2008年制作なのに80年代ホラーの雰囲気(褒め言葉)

 80年代に多く作られた、CGではなく特殊メイクと特殊効果、どうしようも無い泥臭く汚らしいだけのホラー映画が好きな人なら、きっと楽しめる事が間違い無い映画だと思います。
 最初の導入部が長すぎで、尺をもう少し詰められなかったのかと思いますが、概ね面白かったです。
 死体がゾンビ化する理屈が今一つ判らないし、そのまでただの食料だったのに、あの突然変異して人間を襲い出した牡蠣は何だったのかとか、舞台は小さなコミニュティーなのにどんだけゾンビ出てくるのとか、設定に突っ込み処しかありませんが、B級ホラーならこんなもんでしょう。
 ストーリーもあってないようなものですが、B級ホラーならこんなもんでしょう。

 水質汚染からゾンビ発生というパターンは、ロドリゴ・アラガォン監督の次の映画「シー・オブ・ザ・デッド」に繋がります。関連性としては、一応舞台(何かに汚染された海)繋がりなんでしょうか?

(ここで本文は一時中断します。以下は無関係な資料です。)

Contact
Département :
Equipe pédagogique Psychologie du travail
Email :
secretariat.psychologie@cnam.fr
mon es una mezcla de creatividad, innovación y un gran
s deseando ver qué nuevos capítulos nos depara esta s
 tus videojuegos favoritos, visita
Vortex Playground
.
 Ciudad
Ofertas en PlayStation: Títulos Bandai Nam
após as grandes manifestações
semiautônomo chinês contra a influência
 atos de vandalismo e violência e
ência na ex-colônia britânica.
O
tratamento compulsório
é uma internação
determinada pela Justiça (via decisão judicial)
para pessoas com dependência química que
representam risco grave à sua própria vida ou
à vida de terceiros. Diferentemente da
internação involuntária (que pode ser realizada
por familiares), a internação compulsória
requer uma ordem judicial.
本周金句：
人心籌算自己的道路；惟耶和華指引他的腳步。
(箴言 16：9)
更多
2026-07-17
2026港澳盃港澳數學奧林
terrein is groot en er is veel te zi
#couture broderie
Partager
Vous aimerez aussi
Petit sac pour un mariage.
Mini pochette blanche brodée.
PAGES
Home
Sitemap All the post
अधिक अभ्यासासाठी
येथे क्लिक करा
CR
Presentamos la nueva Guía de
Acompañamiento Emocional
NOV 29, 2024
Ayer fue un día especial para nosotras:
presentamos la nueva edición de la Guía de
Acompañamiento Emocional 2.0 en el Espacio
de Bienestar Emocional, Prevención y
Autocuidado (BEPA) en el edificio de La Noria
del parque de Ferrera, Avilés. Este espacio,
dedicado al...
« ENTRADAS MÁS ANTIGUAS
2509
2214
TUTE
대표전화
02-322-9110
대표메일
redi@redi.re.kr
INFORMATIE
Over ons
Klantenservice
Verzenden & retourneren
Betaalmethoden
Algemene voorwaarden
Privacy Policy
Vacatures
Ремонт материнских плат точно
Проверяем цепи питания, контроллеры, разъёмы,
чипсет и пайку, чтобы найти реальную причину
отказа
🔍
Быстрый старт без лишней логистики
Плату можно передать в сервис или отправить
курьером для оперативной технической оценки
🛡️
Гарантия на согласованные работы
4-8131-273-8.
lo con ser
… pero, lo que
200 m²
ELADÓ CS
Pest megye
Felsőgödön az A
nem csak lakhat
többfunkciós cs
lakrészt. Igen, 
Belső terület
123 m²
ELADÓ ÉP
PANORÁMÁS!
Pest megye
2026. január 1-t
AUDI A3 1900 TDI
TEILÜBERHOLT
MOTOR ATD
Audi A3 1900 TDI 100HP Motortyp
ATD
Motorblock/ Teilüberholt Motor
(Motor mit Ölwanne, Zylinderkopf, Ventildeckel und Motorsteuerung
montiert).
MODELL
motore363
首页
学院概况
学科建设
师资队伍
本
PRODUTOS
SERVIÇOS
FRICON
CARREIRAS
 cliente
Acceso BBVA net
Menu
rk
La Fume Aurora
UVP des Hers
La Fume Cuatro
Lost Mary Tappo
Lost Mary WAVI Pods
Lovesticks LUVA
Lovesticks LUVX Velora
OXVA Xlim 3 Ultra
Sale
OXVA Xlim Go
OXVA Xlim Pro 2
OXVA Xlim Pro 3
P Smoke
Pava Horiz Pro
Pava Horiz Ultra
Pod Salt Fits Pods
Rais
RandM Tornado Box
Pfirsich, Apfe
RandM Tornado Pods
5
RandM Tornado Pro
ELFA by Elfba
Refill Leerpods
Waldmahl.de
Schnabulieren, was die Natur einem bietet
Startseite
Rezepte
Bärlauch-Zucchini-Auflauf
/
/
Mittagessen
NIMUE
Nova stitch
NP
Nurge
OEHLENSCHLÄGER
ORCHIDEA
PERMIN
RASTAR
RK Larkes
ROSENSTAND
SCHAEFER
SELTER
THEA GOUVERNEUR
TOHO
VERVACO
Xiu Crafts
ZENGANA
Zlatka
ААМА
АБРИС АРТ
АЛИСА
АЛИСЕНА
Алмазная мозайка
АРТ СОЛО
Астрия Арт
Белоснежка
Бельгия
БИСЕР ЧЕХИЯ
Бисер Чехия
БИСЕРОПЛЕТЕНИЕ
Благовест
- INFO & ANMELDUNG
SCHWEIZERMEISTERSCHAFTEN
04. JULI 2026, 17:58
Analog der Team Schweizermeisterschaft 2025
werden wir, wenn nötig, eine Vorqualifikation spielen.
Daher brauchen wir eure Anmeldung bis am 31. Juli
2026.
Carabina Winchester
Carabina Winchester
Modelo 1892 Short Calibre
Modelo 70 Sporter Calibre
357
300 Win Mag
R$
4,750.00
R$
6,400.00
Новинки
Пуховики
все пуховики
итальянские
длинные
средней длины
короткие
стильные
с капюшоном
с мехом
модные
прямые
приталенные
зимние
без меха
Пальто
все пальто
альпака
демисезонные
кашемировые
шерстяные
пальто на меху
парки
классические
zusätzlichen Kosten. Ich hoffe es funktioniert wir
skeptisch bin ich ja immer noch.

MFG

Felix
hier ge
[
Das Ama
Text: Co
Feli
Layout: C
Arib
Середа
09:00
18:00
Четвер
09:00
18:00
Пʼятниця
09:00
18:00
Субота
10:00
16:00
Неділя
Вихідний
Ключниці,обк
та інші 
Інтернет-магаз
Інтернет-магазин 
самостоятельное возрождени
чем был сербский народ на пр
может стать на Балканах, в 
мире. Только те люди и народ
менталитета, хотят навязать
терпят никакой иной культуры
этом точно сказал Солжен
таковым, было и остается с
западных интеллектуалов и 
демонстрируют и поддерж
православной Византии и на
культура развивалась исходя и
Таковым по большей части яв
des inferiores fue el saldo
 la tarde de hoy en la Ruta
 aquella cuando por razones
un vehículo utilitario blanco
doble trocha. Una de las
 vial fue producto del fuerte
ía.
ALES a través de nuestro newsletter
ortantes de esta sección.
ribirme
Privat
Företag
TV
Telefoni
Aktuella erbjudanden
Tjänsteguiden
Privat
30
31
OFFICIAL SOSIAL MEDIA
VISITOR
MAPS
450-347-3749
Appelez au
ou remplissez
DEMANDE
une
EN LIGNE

 ロドリゴ・アラガォン監督作品で他にも繋がりがありそうなのは、「吸血怪獣 チュパカブラ」、「サタニック・ビースト 禁断の黒魔術」、「永遠の墓(←直訳、日本未公開 原題:O Cemitério das Almas Perdidas)」と幾つか候補が並びます。「永遠の墓」はYoutubeで公開されていたので、言語がスペイン語なのは辛いですが、今度どんなものか見てみようかなと思います。